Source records
========

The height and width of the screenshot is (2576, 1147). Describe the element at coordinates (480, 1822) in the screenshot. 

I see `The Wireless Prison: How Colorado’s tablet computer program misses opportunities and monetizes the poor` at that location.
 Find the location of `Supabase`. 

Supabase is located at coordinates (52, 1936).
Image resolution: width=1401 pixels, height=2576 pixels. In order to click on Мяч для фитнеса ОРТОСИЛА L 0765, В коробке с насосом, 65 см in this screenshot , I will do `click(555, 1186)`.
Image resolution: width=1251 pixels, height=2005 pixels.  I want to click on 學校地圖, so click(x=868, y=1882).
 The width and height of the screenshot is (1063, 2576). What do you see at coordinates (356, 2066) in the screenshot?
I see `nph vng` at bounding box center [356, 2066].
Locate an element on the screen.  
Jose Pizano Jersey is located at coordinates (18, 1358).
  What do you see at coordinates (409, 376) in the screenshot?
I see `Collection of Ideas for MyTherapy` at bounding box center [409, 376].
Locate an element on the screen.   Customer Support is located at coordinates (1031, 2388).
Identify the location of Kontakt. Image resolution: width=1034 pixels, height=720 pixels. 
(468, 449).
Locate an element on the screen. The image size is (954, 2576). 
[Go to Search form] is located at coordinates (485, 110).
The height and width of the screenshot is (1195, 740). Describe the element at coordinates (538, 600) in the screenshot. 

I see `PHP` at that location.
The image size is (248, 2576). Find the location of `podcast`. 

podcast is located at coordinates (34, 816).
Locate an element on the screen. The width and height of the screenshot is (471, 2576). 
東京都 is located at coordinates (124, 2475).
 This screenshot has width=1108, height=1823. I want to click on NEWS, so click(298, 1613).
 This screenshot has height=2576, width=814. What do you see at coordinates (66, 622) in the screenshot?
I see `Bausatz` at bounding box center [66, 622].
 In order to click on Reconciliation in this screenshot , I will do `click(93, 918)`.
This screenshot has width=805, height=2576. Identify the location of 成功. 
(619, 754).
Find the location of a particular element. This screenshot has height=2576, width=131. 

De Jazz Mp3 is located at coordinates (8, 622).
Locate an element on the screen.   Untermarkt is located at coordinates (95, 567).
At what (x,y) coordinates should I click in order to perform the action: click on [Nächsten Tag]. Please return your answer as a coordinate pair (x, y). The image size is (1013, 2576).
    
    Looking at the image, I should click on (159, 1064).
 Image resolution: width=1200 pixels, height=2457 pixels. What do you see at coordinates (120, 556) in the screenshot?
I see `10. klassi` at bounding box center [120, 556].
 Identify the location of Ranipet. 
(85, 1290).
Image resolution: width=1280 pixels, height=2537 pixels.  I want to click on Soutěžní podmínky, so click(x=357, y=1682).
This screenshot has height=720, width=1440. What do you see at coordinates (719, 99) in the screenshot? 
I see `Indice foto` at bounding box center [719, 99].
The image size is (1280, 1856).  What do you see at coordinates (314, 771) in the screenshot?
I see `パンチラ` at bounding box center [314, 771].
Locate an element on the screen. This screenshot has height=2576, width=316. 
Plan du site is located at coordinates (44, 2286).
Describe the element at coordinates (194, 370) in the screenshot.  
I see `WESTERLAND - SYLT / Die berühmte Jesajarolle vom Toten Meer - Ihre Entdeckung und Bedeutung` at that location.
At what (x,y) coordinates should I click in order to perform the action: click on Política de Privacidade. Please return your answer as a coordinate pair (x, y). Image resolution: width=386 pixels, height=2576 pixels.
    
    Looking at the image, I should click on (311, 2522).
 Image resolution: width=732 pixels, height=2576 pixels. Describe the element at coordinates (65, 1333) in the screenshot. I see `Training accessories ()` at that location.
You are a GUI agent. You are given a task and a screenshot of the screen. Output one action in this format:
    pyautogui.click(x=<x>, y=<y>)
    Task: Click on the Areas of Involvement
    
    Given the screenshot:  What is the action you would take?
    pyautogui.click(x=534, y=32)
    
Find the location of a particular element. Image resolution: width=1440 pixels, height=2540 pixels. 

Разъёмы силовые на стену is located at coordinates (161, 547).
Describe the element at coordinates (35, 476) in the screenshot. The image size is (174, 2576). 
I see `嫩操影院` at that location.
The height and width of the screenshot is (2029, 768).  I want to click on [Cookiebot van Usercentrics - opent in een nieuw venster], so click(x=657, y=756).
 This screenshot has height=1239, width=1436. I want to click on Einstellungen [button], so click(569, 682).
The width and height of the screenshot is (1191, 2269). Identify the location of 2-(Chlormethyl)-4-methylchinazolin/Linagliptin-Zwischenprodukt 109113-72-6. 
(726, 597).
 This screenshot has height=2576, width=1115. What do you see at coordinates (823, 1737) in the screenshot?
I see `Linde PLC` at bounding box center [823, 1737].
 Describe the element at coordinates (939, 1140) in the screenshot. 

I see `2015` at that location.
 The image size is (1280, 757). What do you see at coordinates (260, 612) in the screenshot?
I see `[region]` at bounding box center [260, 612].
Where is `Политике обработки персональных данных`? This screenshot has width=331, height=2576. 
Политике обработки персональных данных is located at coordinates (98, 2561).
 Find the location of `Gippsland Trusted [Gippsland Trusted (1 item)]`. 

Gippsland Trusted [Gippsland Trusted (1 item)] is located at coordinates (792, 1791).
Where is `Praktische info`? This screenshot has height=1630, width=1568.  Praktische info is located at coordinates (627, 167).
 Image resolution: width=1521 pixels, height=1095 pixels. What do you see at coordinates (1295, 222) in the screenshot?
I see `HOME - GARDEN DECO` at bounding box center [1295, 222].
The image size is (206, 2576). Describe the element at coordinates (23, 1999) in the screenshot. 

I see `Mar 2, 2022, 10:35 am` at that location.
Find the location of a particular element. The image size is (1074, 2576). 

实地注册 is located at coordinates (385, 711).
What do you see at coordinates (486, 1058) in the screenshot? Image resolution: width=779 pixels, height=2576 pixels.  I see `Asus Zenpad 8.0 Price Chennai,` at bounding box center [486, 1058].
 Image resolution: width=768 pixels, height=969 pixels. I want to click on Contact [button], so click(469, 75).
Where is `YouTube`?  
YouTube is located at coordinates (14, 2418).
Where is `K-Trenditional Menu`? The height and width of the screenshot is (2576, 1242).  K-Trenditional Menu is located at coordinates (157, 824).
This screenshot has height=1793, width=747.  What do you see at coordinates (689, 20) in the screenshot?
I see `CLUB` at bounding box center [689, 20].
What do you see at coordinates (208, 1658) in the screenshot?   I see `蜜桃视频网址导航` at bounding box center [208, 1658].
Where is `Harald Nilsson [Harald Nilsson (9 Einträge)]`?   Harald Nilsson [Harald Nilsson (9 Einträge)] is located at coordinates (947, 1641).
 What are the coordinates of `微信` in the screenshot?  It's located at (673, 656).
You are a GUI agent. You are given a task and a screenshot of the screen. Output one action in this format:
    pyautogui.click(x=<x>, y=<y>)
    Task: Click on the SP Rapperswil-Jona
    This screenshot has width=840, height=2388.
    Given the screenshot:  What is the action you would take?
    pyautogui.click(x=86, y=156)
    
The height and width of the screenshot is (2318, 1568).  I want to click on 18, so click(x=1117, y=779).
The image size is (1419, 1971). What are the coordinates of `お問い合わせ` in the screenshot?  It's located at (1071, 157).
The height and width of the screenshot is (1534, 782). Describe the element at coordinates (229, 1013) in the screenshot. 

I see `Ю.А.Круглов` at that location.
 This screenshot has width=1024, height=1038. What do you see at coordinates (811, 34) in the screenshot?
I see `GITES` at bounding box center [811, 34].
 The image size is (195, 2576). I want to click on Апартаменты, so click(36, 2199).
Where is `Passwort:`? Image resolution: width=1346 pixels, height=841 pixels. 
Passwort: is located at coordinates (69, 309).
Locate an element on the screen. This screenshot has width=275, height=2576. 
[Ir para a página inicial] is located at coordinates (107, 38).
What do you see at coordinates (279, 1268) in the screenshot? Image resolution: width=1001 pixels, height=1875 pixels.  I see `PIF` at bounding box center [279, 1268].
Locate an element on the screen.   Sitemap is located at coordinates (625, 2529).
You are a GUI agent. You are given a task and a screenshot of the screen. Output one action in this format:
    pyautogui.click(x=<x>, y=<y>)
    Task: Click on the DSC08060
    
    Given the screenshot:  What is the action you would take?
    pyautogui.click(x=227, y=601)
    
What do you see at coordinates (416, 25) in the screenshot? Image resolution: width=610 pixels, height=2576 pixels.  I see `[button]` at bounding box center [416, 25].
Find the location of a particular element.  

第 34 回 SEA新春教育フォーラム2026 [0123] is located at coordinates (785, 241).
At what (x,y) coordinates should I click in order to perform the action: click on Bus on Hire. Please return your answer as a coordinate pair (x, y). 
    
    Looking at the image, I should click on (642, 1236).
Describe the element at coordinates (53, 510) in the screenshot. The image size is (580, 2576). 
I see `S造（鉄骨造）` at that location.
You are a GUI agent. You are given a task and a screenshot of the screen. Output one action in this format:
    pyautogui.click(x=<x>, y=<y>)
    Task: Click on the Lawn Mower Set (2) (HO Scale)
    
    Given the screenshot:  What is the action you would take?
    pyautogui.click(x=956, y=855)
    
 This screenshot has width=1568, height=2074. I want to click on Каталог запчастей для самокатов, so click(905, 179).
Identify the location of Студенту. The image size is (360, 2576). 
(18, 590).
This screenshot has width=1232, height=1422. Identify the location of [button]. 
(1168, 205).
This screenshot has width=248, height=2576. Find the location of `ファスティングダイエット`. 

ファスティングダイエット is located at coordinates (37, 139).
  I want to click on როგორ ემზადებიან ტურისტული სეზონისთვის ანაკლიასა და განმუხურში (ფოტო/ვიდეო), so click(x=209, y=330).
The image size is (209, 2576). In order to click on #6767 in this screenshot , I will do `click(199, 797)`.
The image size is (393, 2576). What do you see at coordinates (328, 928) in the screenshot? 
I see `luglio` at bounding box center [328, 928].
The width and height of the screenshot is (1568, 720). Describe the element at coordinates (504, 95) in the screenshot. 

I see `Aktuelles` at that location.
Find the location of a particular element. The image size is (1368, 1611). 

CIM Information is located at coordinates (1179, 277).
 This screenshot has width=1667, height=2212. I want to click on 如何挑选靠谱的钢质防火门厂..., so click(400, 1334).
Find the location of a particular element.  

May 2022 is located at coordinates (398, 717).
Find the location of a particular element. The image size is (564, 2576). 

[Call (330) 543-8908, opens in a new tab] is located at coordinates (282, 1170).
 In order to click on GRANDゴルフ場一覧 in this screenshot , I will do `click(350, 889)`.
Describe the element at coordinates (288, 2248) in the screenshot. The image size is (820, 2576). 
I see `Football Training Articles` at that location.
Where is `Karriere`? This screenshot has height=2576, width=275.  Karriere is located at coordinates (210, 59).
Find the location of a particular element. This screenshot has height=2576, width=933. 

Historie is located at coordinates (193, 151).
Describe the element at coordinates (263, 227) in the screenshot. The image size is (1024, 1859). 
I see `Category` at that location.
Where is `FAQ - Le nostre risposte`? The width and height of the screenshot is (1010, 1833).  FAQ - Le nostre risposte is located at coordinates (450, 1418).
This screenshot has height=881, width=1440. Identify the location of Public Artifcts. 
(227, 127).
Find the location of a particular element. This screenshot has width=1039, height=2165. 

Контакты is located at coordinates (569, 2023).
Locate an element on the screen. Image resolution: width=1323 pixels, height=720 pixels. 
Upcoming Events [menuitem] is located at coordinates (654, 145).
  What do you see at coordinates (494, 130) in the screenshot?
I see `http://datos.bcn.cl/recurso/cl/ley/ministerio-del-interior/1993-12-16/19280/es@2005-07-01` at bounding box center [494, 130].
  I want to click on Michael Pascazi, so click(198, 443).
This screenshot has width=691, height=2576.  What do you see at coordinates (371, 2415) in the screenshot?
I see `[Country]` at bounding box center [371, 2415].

========

§ WHAT TO PRODUCE: What you return must be the lines above that run from the line with "What do you see at coordinates (208, 1658)" to the line with "This screenshot has width=840, height=2388.", inclusive, each copied exactly.

§ COMPLETED TASK:
What do you see at coordinates (208, 1658) in the screenshot?   I see `蜜桃视频网址导航` at bounding box center [208, 1658].
Where is `Harald Nilsson [Harald Nilsson (9 Einträge)]`?   Harald Nilsson [Harald Nilsson (9 Einträge)] is located at coordinates (947, 1641).
 What are the coordinates of `微信` in the screenshot?  It's located at (673, 656).
You are a GUI agent. You are given a task and a screenshot of the screen. Output one action in this format:
    pyautogui.click(x=<x>, y=<y>)
    Task: Click on the SP Rapperswil-Jona
    This screenshot has width=840, height=2388.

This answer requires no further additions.